MARIOLOGIE ET PROBLÈMES DE SOCIÉTÉ EN

AFRIQUE

Certains courants théologiques contextuels africains portent un regard critique sur la mariologie historique et inculturée. Ils pensent que celle-ci, dans une certaine mesure, néglige l’expérience humaine contemporaine et porte, du fait de son histoire, des aspects oppressifs276.

Ainsi, s’élaborent de nouvelles approches qui tentent de faire le lien entre la mariologie africaine et les problèmes que traversent plusieurs pays de ce continent. Ces tendances, qui se réclament de nouvelles orientations de la théologie africaine de la libération et de la reconstruction, tout en formulant des critiques à l’égard de la théologie africaine de l’inculturation dans le sens qu’elle néglige les difficultés qu’éprouve l’Afrique, tentent de montrer qu’il n’est pas possible aujourd’hui de parler de la figure de Marie et de pratiquer sa dévotion sans penser à leur incidence sur la vie en société.

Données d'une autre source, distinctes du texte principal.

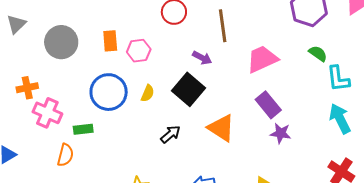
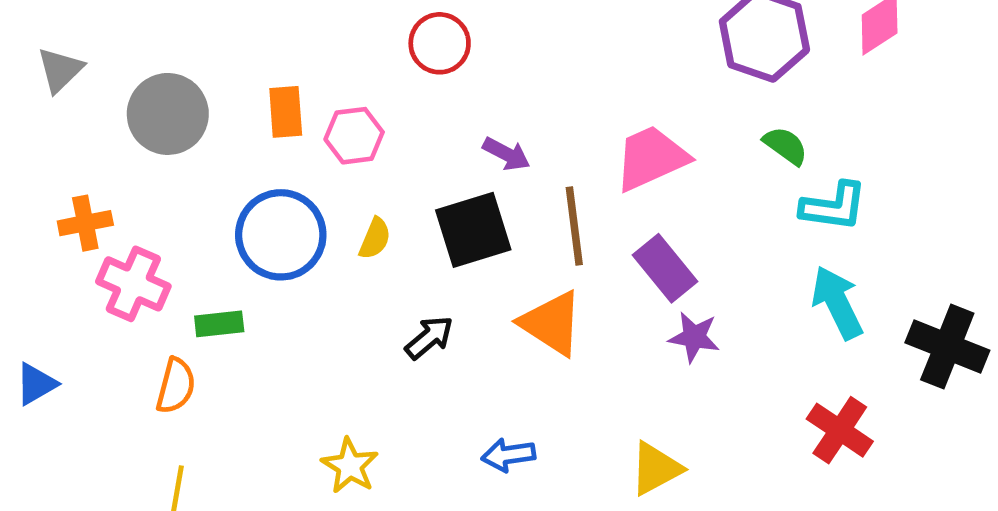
brown line: (223, 26) -> (574, 226), moved
cyan L-shape: (338, 79) -> (834, 206), turned -76
black square: (188, 89) -> (473, 230), turned 32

Les nouveaux paradigmes marials et leur perspective libératrice qu’essaient d’élaborer ces courants prennent deux directions : la première se veut être la construction d’une nouvelle herméneutique qui devrait guider toute la réflexion mariale en Afrique. La seconde fait une nouvelle lecture des apparitions et visions mariales en leur donnant une interprétation sociopolitique.

276 Nous situons ici la mariologie africaine dans une perspective contextuelle telle que Fleyfel le démontre pour

toutes les théologies contextuelles, A. FLEYFEL, La théologie contextuelle arabe. Modèle libanais, Col. Pensée religieuse et philosophique arabe, Paris, L’Harmattan, 2011, p.50.